Dosing directions and measuring devices included with top-selling pediatric over-the-counter liquid medications were highly inconsistent as of November 2009, when the Food and Drug Administration issued voluntary industry guidelines in response to numerous reports of unintentional overdoses among children, according to a descriptive study of 200 such medications.
The study, conducted to provide baseline data for assessing the degree and pace of industry conformity with the new guidelines, showed that 146 of 148 medications (98.6%) that included measuring devices had one or more inconsistencies between the dosing directions and the markings on the device, Dr. H. Shonna Yin of New York University and colleagues reported.
The inconsistencies included missing markings in 24% of the products, superfluous markings in 81% of the products, and inconsistencies between the product's label and the measuring device in 89% of products.
Furthermore, 5.5% of the products used atypical units of measurement, such as cubic centimeters, drams, or fluid ounces; 71.5% used milliliters (although 97 products used a nonstandard abbreviation for milliliter); 77.5% used teaspoon units; and 18.5% used the tablespoon (JAMA 2010 Nov. 30[doi:10.1001/jama.2010.1797]).
Other potentially problematic findings included the lack of a leading zero in 12.5% of 40 products with a dose smaller than 1 presented in decimal format, the use of nonstandard fraction formats in 64.5% of 110 products that used fractions, and the lack of a statement that the measuring device should be used only with its associated product in 62% of the 148 medications that included a device.
The investigators evaluated 200 products representing 99% of the U.S. market of analgesic, cough/cold, allergy, and gastrointestinal OTC liquid products – including 58 private-label products – that contained dosing information for children under age 12 years. The medications were studied during the 52 weeks ending Oct. 30, 2009.

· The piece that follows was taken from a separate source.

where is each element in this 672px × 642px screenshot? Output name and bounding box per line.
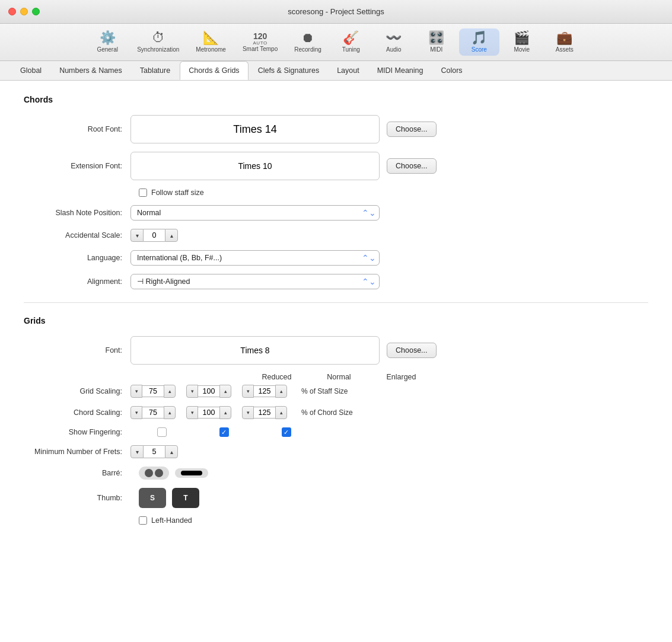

“Given the high prevalence of baseline inconsistencies, regulatory oversight may be helpful in accelerating adoption of the guidance recommendations,” the investigators wrote, noting that several Institute of Medicine reports have identified variable and poor-quality drug labeling as a major cause of confusion among consumers – and therefore as a potential risk factor for unintentional misuse of products.
Indeed, many of the unintentional overdoses that prompted the FDA guidance in 2009 were attributed, at least in part, to products with inconsistent or confusing labels and measuring devices. The FDA recommendations state that:
▸ All OTC liquid medication products include a measuring device.
▸ Consistent abbreviations and units of measurement be used for a given product's device.
▸ The devices bear only necessary markings and not hold significantly more medication than the largest prescribed dose.
▸ Abbreviations conform to standards and be defined.
▸ Decimals and fractions be used with care.
▸ Studies on accurate use of the medications by consumers be conducted.
More than half of all U.S. children are exposed to at least one medication in a given week – and more than half of those medications are OTC. Also at least one in three U.S. adults and at least one in four U.S. parents have limited health literacy and even worse numeracy.
For these reasons, the findings support these recommendations and particularly underscore the need for standardized measuring devices with all nonprescription liquid products, consistency between dosing directions and markings on the measuring device, and standardization of measurement units, abbreviations, and numeric formats across products, Dr. Yin and associates said.
“Even frequently used terms like teaspoon and tablespoon may be misinterpreted,” they wrote, noting that errors in understanding teaspoon vs. tablespoon have been found to contribute to threefold errors.